# [SOLVED] Windows XP - Bootmgr is missing.



## huggies12345 (Oct 12, 2008)

Hi,

I have a Acer Aspire One with no operating system on it at all.

It has a 7GB HDD (Yes, 7GB!!!).

It also has no CD drive.

I can install Windows 7 on this via USB no problem but it takes up most of the HDD space.

So, i got all of the Windows XP home edition files and put them all onto a USB for boot. But now all i get is bootmgr is missing.

I have looked online and people are saying that i should insert the Windows repair disk, but i don't have it and even if i did i wouldn't be able to use it becuase the notebook has no CD drive.

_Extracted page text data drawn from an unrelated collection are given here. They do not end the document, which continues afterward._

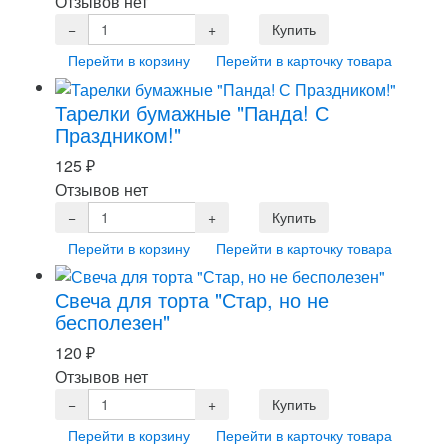
Отзывов нет
Перейти в корзину
Перейти в карточку товара
Тарелки бумажные "Панда! С
Праздником!"
125
₽
Отзывов нет
Перейти в корзину
Перейти в карточку товара
Свеча для торта "Стар, но не
бесполезен"
120
₽
Отзывов нет
Перейти в корзину
Перейти в карточку товара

Can anyone help me with installing XP on this machine via USB??


----------



## Vick42 (Apr 4, 2012)

*Re: Windows XP - Bootmgr is missing.*

See if this helps: Install Windows XP From USB Flash Drive


----------



## huggies12345 (Oct 12, 2008)

*Re: Windows XP - Bootmgr is missing.*

I have actually solved this problem.

Here is what i used in case anyone else needs it:

Install Windows XP using USB Flash Disk/ Flash Drive - Step by Step Guide

It worked great.

Thanks for the help anyway.


----------